Il fit alors signe à Firn de l'accompagner et tous deux s'éloignèrent du carrosse. Firn attendit d'être suffisamment loin avant de débuter la conversation afin que ses compagnons ne puissent rien en entendre. Stas ne savait plus quoi penser de ce qui était en train d'arriver, et lorsqu'il croisa de nouveau le regard d'Aman, il se sentit moins seul dans son incompréhension. Ils n'échangèrent néanmoins pas un mot et attendirent patiemment que leur maître et le troll reviennent. Stas s'approcha d'Iafan et caressa son dos gris pour la rassurer et se rassurer lui-même. Il observa cet étrange couple marcher jusqu'au tronc. Le troll, qui était moitié plus grand que Firn, écoutait avec attention et faisait parfois de grands gestes, tournant sa hache en tous sens et tapant du pied sur la terre sèche. Firn, quant à lui, ne tourna pas une seule fois la tête vers la masse grise du troll, gardant son regard fixement ancré au tronc face à lui. Il parlait sans discontinuer. Lorsqu'ils arrivèrent à l'arbre mort, ils firent demi-tour presque immédiatement et marchèrent en sens inverse. Sur le chemin du retour, le troll semblait beaucoup plus calme. Il se concentrait sur les paroles de Firn et ne tenait sa hache que du bout de ses énormes doigts. Alors qu'ils avaient fait la moitié du chemin du retour, Firn cessa de parler et se tourna vers le troll. Celui-ci articula deux mots, désormais immobile au milieu de la route. Firn sembla le remercier et s'empressa de rejoindre ses compagnons. La créature resta où elle était pendant quelques minutes avant de finalement disparaître dans la forêt aussi rapidement qu'elle en avait surgi. Stas aurait juré entendre des sanglots lorsqu'elle s'enfonça à travers les arbres.

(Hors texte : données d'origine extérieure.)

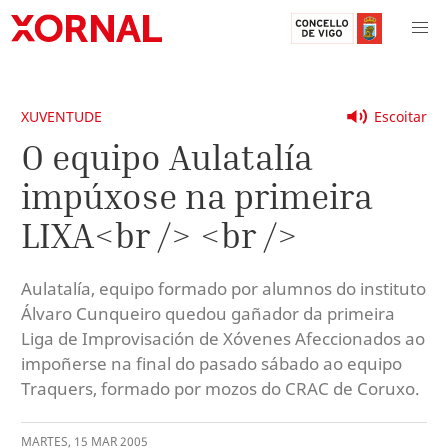
XUVENTUDE
Escoitar
O equipo Aulatalía
impúxose na primeira
LIXA<br /> <br />
Aulatalía, equipo formado por alumnos do instituto
Álvaro Cunqueiro quedou gañador da primeira
Liga de Improvisación de Xóvenes Afeccionados ao
impoñerse na final do pasado sábado ao equipo
Traquers, formado por mozos do CRAC de Coruxo.
MARTES
,
15
MAR
2005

Firn arriva à eux et Aman s'empressa de demander, la peur faisant encore trembler ses lèvres :

« Que lui avez-vous dit ? Sommes-nous en sécurité maintenant ? »

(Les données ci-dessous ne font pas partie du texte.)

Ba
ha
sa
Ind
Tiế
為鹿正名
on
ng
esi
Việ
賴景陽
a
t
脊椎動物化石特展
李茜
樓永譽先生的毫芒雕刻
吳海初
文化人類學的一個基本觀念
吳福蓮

« Nous sommes en sécurité, oui. » lui répondit Firn avec calme.

Ignorant leurs regards ahuris, il passa près d'eux et monta dans le carrosse. Aman et Stas se firent face, tentant de remettre de l'ordre dans leurs idées et de trouver une explication rationnel à ce qui venait de se dérouler devant leurs yeux. Firn les sortit de leur torpeur d'une voix agacée et fatiguée :

« Pouvez-vous m'expliquer ce que nous attendons ? Je présume que, tout comme moi, vous n'avez pas l'intention de vous éterniser sur ce chemin. »

« En effet Monsieur, nous partons immédiatement. » et disant cela Stas monta à toute hâte sur son banc et se saisit des rennes.

Aman se précipita pour entrer dans le carrosse alors que celui-ci reprenait déjà son avancée. Il ferma la portière derrière lui et sur la forêt d'Eso Tira.